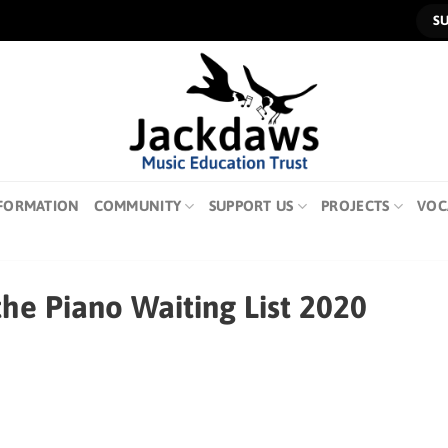
S
FORMATION
COMMUNITY
SUPPORT US
PROJECTS
VOC
the Piano Waiting List 2020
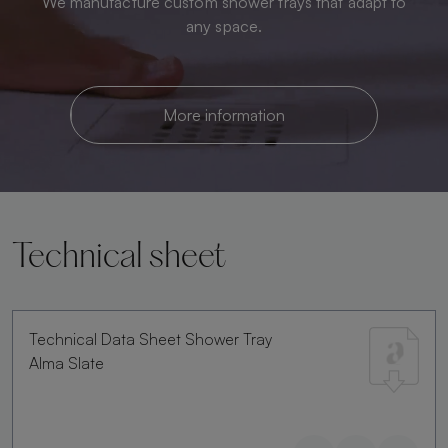
We manufacture custom shower trays that adapt to
any space.
More information
Technical sheet
Technical Data Sheet Shower Tray
Alma Slate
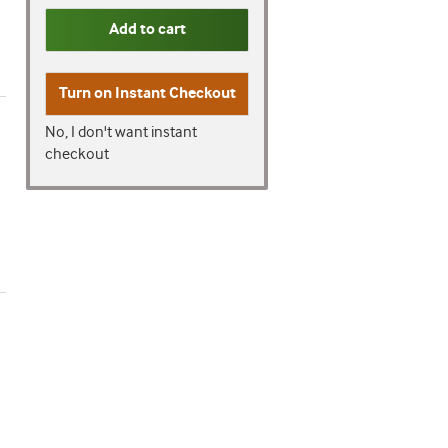
Add to cart
Turn on
Instant Checkout
No, I don't want instant
checkout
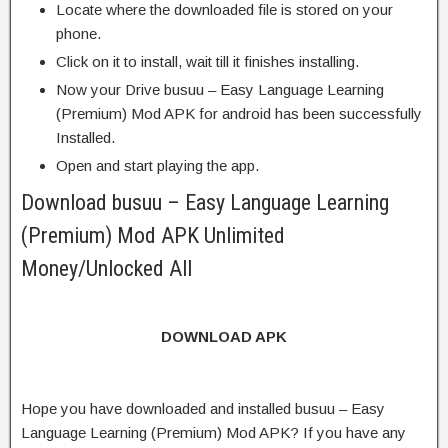
Locate where the downloaded file is stored on your
phone.
Click on it to install, wait till it finishes installing.
Now your Drive busuu – Easy Language Learning
(Premium) Mod APK for android has been successfully
Installed.
Open and start playing the app.
Download busuu – Easy Language Learning
(Premium) Mod APK Unlimited
Money/Unlocked All
DOWNLOAD APK
Hope you have downloaded and installed busuu – Easy
Language Learning (Premium) Mod APK? If you have any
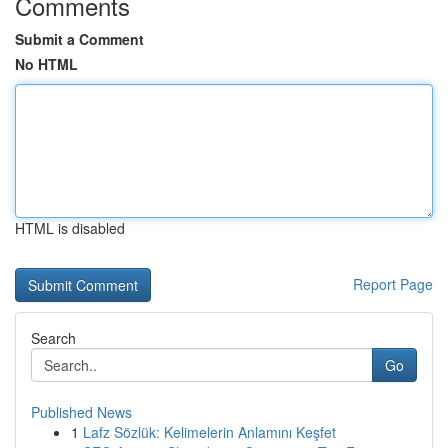
Comments
Submit a Comment
No HTML
HTML is disabled
Report Page
Search
Go
Published News
1
Lafz Sözlük: Kelimelerin Anlamını Keşfet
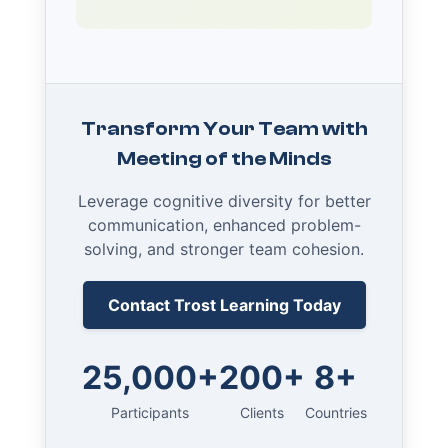
Transform Your Team with
Meeting of the Minds
Leverage cognitive diversity for better
communication, enhanced problem-
solving, and stronger team cohesion.
Contact Trost Learning Today
25,000+
200+
8+
Participants
Clients
Countries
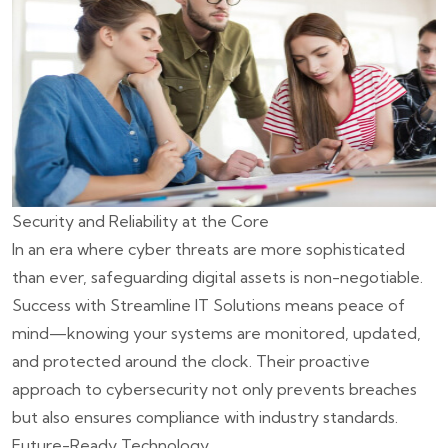
Security and Reliability at the Core
In an era where cyber threats are more sophisticated
than ever, safeguarding digital assets is non-negotiable.
Success with Streamline IT Solutions means peace of
mind—knowing your systems are monitored, updated,
and protected around the clock. Their proactive
approach to cybersecurity not only prevents breaches
but also ensures compliance with industry standards.
Future-Ready Technology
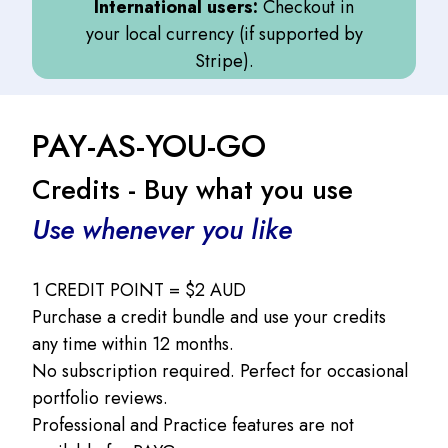
International users:
Checkout in
your local currency (if supported by
Stripe).
PAY-AS-YOU-GO
Credits - Buy what you use
Use whenever you like
1 CREDIT POINT = $2 AUD
Purchase a credit bundle and use your credits
any time within 12 months.
No subscription required. Perfect for occasional
portfolio reviews.
Professional and Practice features are not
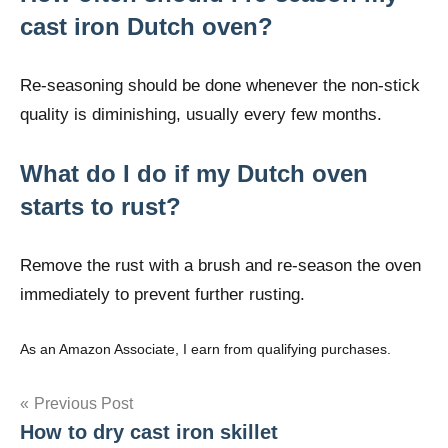
cast iron Dutch oven?
Re-seasoning should be done whenever the non-stick
quality is diminishing, usually every few months.
What do I do if my Dutch oven
starts to rust?
Remove the rust with a brush and re-season the oven
immediately to prevent further rusting.
As an Amazon Associate, I earn from qualifying purchases.
Post
Previous Post
How to dry cast iron skillet
navigation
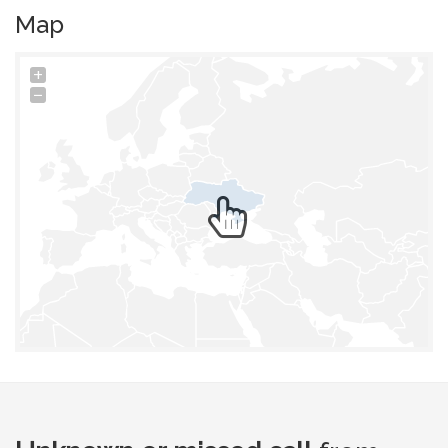
Map
+
−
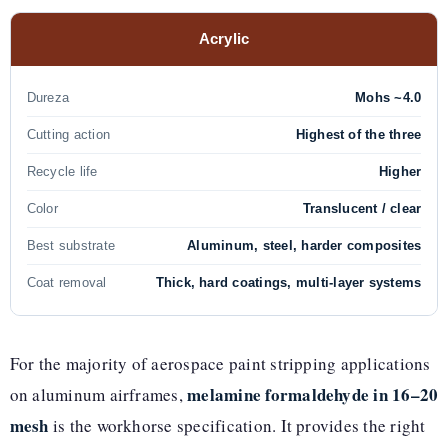
Acrylic
Dureza
Mohs ~4.0
Cutting action
Highest of the three
Recycle life
Higher
Color
Translucent / clear
Best substrate
Aluminum, steel, harder composites
Coat removal
Thick, hard coatings, multi-layer systems
For the majority of aerospace paint stripping applications
melamine formaldehyde in 16–20
on aluminum airframes,
mesh
is the workhorse specification. It provides the right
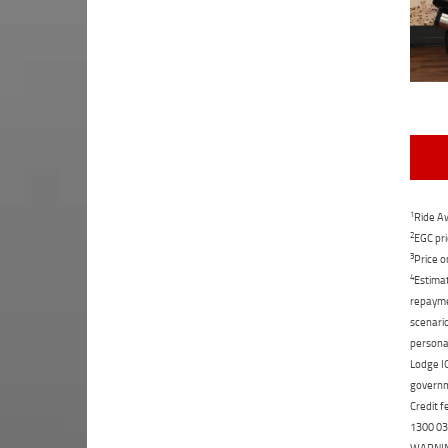
1
Ride Aw
2
EGC pri
3
Price o
4
Estimat
repaymen
scenario
personal
Lodge IQ
governme
Credit f
1300 031
WARNING:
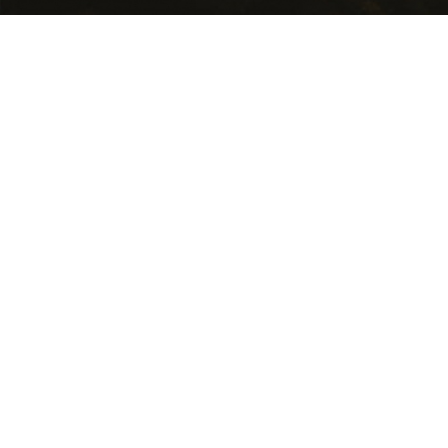
USEFUL LINKS
Getting Here
Where to Stay
Events Calendar
Food and Wine
National Parks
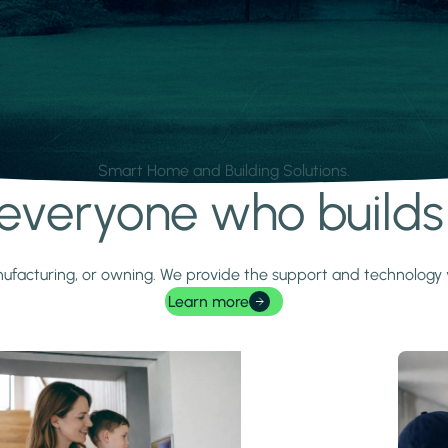
Smart Home and Building Solutions.
r everyone who build
 manufacturing, or owning. We provide the support and technolog
Learn more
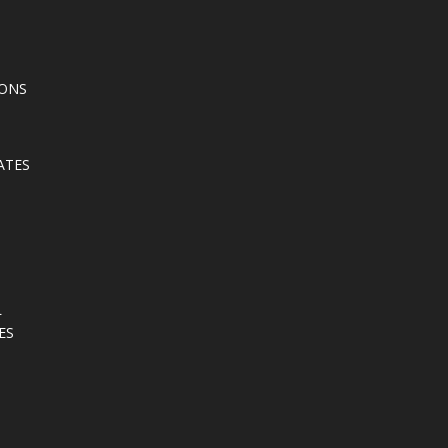
IONS
ATES
L
ES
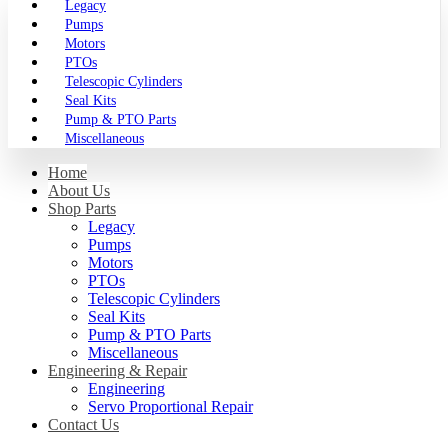
Legacy
Pumps
Motors
PTOs
Telescopic Cylinders
Seal Kits
Pump & PTO Parts
Miscellaneous
Home
About Us
Shop Parts
Legacy
Pumps
Motors
PTOs
Telescopic Cylinders
Seal Kits
Pump & PTO Parts
Miscellaneous
Engineering & Repair
Engineering
Servo Proportional Repair
Contact Us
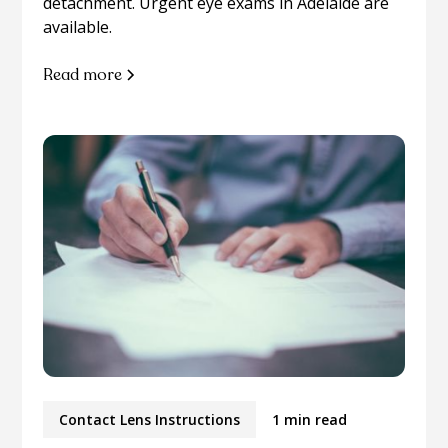
detachment. Urgent eye exams in Adelaide are
available.
Read more
Contact Lens Instructions
1 min read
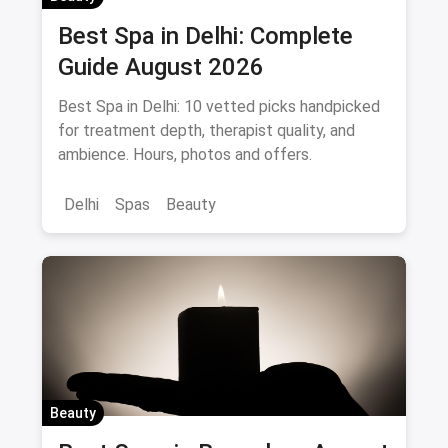
Best Spa in Delhi: Complete
Guide August 2026
Best Spa in Delhi: 10 vetted picks handpicked
for treatment depth, therapist quality, and
ambience. Hours, photos and offers.
Delhi
Spas
Beauty
Beauty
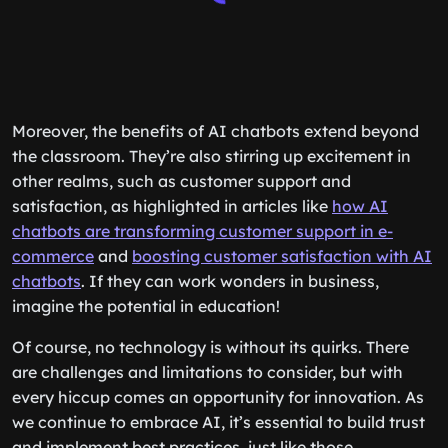
Moreover, the benefits of AI chatbots extend beyond
the classroom. They’re also stirring up excitement in
other realms, such as customer support and
satisfaction, as highlighted in articles like
how AI
chatbots are transforming customer support in e-
commerce
and
boosting customer satisfaction with AI
chatbots
. If they can work wonders in business,
imagine the potential in education!
Of course, no technology is without its quirks. There
are challenges and limitations to consider, but with
every hiccup comes an opportunity for innovation. As
we continue to embrace AI, it’s essential to build trust
and implement best practices, just like those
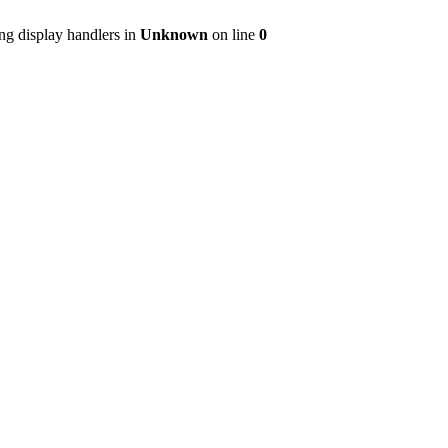
ng display handlers in
Unknown
on line
0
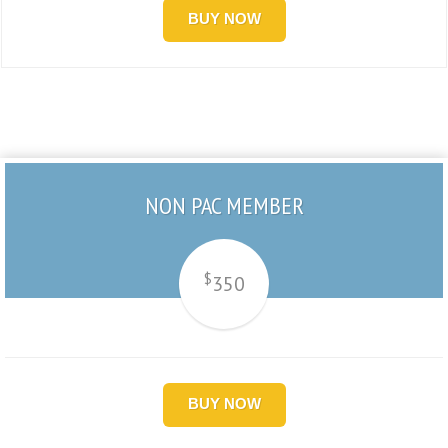
BUY NOW
NON PAC MEMBER
$
350
BUY NOW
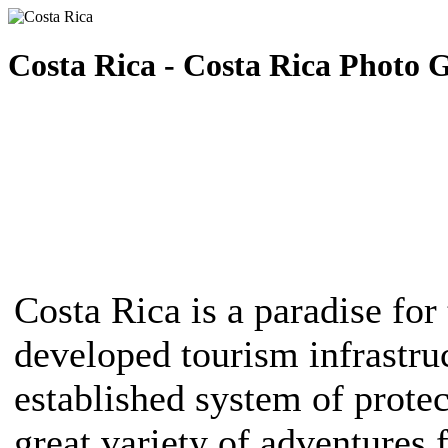
Costa Rica - Costa Rica Photo G
Costa Rica is a paradise for 
developed tourism infrastruc
established system of protec
great variety of adventures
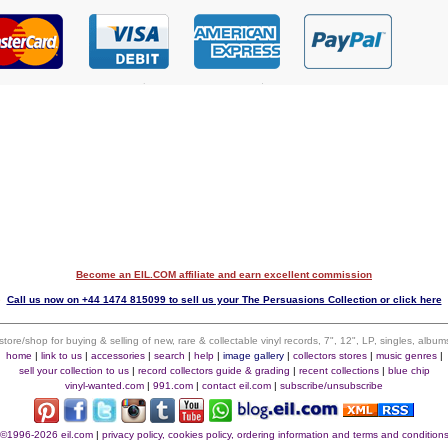
Become an EIL.COM affiliate and earn excellent commission
$
Call us now on +44 1474 815099 to sell us your The Persuasions Collection or click here
 store/shop for buying & selling of new, rare & collectable vinyl records, 7", 12", LP, singles, alb
home
|
link to us
|
accessories
|
search
|
help
|
image gallery
|
collectors stores
|
music genres
|
sell your collection to us
|
record collectors guide & grading
|
recent collections
|
blue chip
vinyl-wanted.com
|
991.com
|
contact eil.com
|
subscribe/unsubscribe
©1996-2026 eil.com
|
privacy policy, cookies policy, ordering information and terms and condition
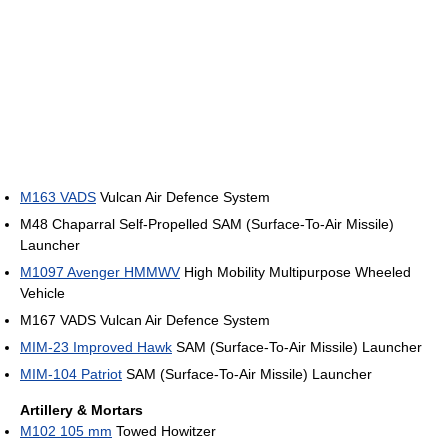
M163 VADS
Vulcan Air Defence System
M48 Chaparral Self-Propelled SAM (Surface-To-Air Missile)
Launcher
M1097 Avenger HMMWV
High Mobility Multipurpose Wheeled
Vehicle
M167 VADS Vulcan Air Defence System
MIM-23 Improved Hawk
SAM (Surface-To-Air Missile) Launcher
MIM-104 Patriot
SAM (Surface-To-Air Missile) Launcher
Artillery & Mortars
M102 105 mm
Towed Howitzer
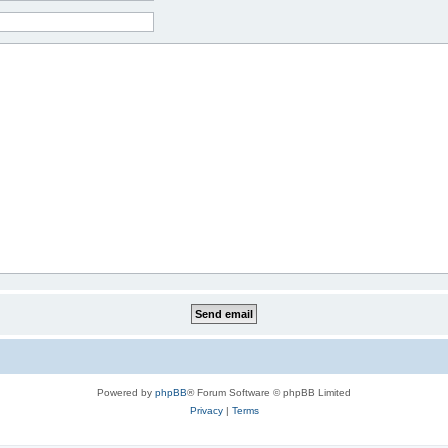
Powered by
phpBB
® Forum Software © phpBB Limited
Privacy
|
Terms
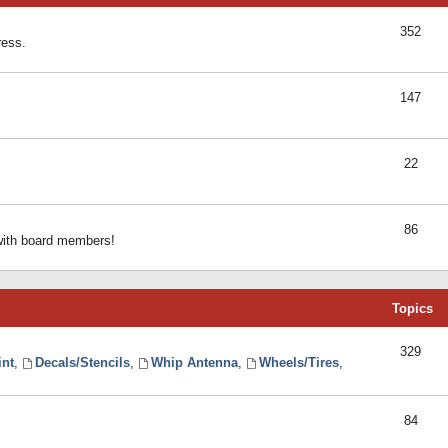
352
ress.
147
22
86
 with board members!
Topics
329
int
,
Decals/Stencils
,
Whip Antenna
,
Wheels/Tires
,
84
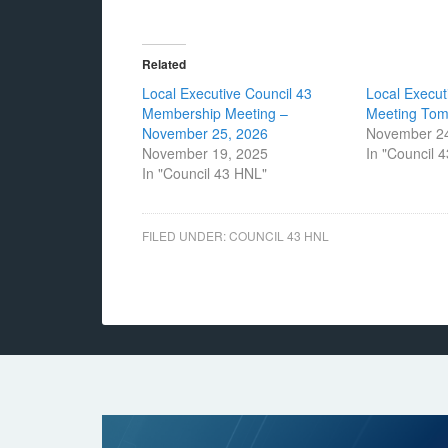
Related
Local Executive Council 43
Local Execut
Membership Meeting –
Meeting To
November 25, 2026
November 24
November 19, 2025
In "Council 
In "Council 43 HNL"
FILED UNDER:
COUNCIL 43 HNL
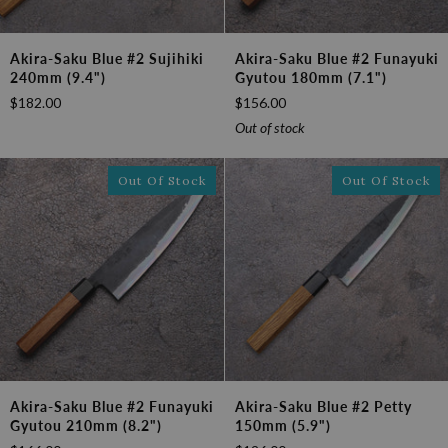
Akira-
Akira-
Akira-Saku Blue #2 Sujihiki
Akira-Saku Blue #2 Funayuki
Saku
Saku
240mm (9.4")
Gyutou 180mm (7.1")
Blue
Blue
$182.00
$156.00
#2
#2
Sujihiki
Funayuki
Out of stock
240mm
Gyutou
(9.4")
180mm
Out Of Stock
Out Of Stock
(7.1")
Akira-
Akira-
Akira-Saku Blue #2 Funayuki
Akira-Saku Blue #2 Petty
Saku
Saku
Gyutou 210mm (8.2")
150mm (5.9")
Blue
Blue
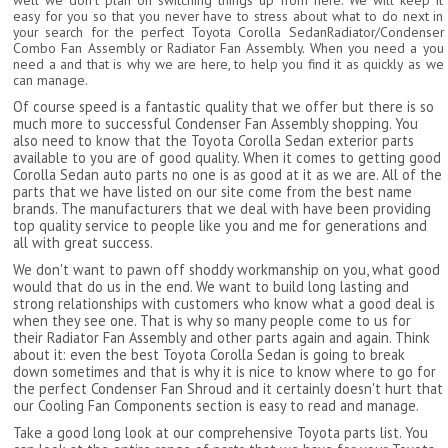
well we don't plan on switching things up from here. We will keep it
easy for you so that you never have to stress about what to do next in
your search for the perfect Toyota Corolla SedanRadiator/Condenser
Combo Fan Assembly or Radiator Fan Assembly. When you need a you
need a and that is why we are here, to help you find it as quickly as we
can manage.
Of course speed is a fantastic quality that we offer but there is so
much more to successful Condenser Fan Assembly shopping. You
also need to know that the Toyota Corolla Sedan exterior parts
available to you are of good quality. When it comes to getting good
Corolla Sedan auto parts no one is as good at it as we are. All of the
parts that we have listed on our site come from the best name
brands. The manufacturers that we deal with have been providing
top quality service to people like you and me for generations and
all with great success.
We don't want to pawn off shoddy workmanship on you, what good
would that do us in the end. We want to build long lasting and
strong relationships with customers who know what a good deal is
when they see one. That is why so many people come to us for
their Radiator Fan Assembly and other parts again and again. Think
about it: even the best Toyota Corolla Sedan is going to break
down sometimes and that is why it is nice to know where to go for
the perfect Condenser Fan Shroud and it certainly doesn't hurt that
our Cooling Fan Components section is easy to read and manage.
Take a good long look at our comprehensive Toyota parts list. You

The task:
Counting only lines that hold the word "Dutch", state how many there are in the data. Write the number alone.

Written solution:
2